Local AI Performance on Integrated Graphics with Vulkan Offload

When I first told people you can run capable language models on a laptop without an Nvidia GPU, the reaction was usually the same. They assumed you needed a desktop with a 3090 or 4090. That assumption is outdated. The integrated graphics chip already sitting inside your everyday laptop, whether that is Intel Iris Xe, AMD Radeon 780M, or an Apple M-series chip, can offload meaningful portions of inference work through the Vulkan backend in llama.cpp. The performance is not magical. It is real, and it changes who can practically run local AI.

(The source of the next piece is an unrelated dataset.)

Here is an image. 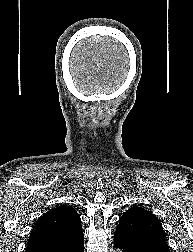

In this guide I want to be canonical about what integrated GPU offload actually delivers in 2026. I will walk through how Vulkan offload works, what tokens per second to expect on common integrated GPUs, when this approach beats CPU only inference, and the honest cutoff where you need a discrete card.

What is Vulkan offload and why does it matter for local AI?

Vulkan is a cross-platform graphics and compute API. Most people know it as a gaming technology, but for local AI it serves a different role. The llama.cpp project, which has become the de facto runtime for running quantized large language models on consumer hardware, ships a Vulkan backend. That backend lets the same binary push tensor operations onto any GPU that exposes a working Vulkan driver. You do not need CUDA. You do not need ROCm. You do not need an Nvidia card.

This matters because integrated GPUs almost universally support Vulkan. Intel Iris Xe, AMD Radeon graphics built into Ryzen chips, and even Apple Silicon through MoltenVK all expose Vulkan compute. When llama.cpp offloads model layers to the Vulkan backend, those layers run on the iGPU instead of the CPU. The iGPU is generally slower than a discrete card, but it has two advantages over the CPU. It has more parallel compute units suited to matrix multiplication, and on shared-memory designs it can access the same RAM the CPU uses, which means no copying penalty.

For anyone trying to learn AI engineering without buying new hardware, this is the unlock. I covered the broader picture in my guide on how to learn AI without expensive hardware, but Vulkan offload is the specific technical lever that makes it work on the machine you already own.

How does integrated GPU performance compare to CPU only?

The honest answer depends on the chip generation and the model size, but the pattern is consistent. CPU-only inference on a modern eight core laptop with a 7B parameter quantized model usually lands somewhere between three and seven tokens per second. That is readable, barely. It feels slow when you are waiting for a code suggestion or a long answer. Pushing the same model through Vulkan offload on an Iris Xe or Radeon 780M typically gets you into the eight to fifteen tokens per second range. On an Apple M2 or M3 with the Metal backend, which is the Apple equivalent of the same idea, you can see twenty to forty tokens per second on the same model size.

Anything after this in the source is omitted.